In complex training courses with multiple moving parts something is always bound to go wrong, in fact it should be assumed that something will go wrong. Our course took advantage of Virtual Machines provided by a company called Vaasnet and at least two developers had irreparable issues arise due to faulty VMs. Thankfully I had my Vaasnet support contacts on speed dial and they were able to get us back online in no time, additionally I had contacts at the office ready to research specific issues that came up. Ensuring that I could focus on the training material rather than non-related technical issues was critical to guaranteeing that we kept up with our agenda. I would also suggest the use of an independent Wi-Fi hotspot, relying on corporate networks to allow you access to the public internet is a little naïve in this day and age.

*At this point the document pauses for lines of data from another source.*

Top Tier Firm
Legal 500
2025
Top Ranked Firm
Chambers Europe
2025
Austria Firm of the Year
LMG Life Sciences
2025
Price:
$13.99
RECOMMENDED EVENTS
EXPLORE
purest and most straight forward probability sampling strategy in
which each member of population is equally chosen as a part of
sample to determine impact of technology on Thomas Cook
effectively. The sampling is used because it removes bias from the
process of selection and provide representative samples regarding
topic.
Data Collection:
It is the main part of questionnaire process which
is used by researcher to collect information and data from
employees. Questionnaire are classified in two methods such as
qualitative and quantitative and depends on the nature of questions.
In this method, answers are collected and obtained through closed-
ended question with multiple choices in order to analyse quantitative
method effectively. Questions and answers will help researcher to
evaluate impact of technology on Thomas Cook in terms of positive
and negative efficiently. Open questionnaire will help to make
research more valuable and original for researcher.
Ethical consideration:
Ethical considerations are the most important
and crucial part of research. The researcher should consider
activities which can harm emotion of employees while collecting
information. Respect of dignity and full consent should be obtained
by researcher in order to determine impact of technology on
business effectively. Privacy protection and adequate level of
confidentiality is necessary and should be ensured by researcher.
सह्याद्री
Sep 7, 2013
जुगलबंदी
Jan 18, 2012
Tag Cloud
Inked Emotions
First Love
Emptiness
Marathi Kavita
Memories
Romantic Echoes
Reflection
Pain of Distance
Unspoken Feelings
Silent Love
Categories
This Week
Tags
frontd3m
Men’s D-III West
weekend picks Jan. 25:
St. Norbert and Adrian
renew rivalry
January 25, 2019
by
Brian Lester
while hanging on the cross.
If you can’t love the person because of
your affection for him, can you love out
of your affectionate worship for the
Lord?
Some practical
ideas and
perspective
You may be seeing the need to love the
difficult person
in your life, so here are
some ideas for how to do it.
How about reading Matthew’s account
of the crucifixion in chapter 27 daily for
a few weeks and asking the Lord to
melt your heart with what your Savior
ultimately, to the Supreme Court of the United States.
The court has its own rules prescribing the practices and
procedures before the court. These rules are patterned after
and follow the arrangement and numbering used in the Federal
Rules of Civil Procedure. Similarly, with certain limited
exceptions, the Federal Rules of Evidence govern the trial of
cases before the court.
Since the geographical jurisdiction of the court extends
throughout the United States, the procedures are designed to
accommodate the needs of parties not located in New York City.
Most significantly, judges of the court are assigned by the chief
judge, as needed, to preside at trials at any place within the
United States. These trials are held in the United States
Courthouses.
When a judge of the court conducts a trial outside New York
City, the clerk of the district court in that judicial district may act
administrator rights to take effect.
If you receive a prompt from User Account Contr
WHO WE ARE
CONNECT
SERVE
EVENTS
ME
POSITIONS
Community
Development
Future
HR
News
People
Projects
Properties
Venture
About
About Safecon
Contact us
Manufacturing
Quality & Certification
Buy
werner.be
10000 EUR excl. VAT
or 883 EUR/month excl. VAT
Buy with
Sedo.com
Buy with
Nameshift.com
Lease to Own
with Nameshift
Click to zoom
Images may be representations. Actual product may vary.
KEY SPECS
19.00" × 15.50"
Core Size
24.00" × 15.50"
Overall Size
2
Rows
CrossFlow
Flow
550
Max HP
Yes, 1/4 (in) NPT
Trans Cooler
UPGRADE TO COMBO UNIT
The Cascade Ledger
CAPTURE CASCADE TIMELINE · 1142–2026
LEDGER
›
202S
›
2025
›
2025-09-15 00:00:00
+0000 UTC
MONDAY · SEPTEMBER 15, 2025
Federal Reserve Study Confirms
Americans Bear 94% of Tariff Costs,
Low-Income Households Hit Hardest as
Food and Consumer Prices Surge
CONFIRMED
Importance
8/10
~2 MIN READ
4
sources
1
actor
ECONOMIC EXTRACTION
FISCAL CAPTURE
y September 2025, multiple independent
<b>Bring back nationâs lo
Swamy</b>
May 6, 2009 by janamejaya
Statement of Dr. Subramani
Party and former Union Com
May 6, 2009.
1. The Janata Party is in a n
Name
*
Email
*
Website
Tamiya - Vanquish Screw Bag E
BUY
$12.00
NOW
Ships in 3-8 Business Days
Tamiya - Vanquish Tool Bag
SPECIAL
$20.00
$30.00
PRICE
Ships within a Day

Measure your success (or failure)

Measuring success was something I thought about on the last day just hours before I was scheduled to bring the course to a close, and that was just too late. While I set clear objectives, reiterated those objectives, and also spoke about them in daily reviews, at no point did I survey the group on how well the training went. I am confident in the material I presented, I just believe objective feedback about my personal performance is a really important metric. This was an oversight on my part but thankfully our training manager has already started a plan to follow up with the client.

It is clear to me that I have a lot to learn about training, and while I would describe my first attempt as a passable success I think I also need to refine my approach. This has honestly been an interesting fork from my day to day activities and I will soon have to make a decision about whether I want to do this again.

For the historical record this job was heretofore brilliantly executed by Phil Weber, he has moved onto greener pastures at New Relic, in fact Phil was one of the developers who trained me when I first joined Corillian.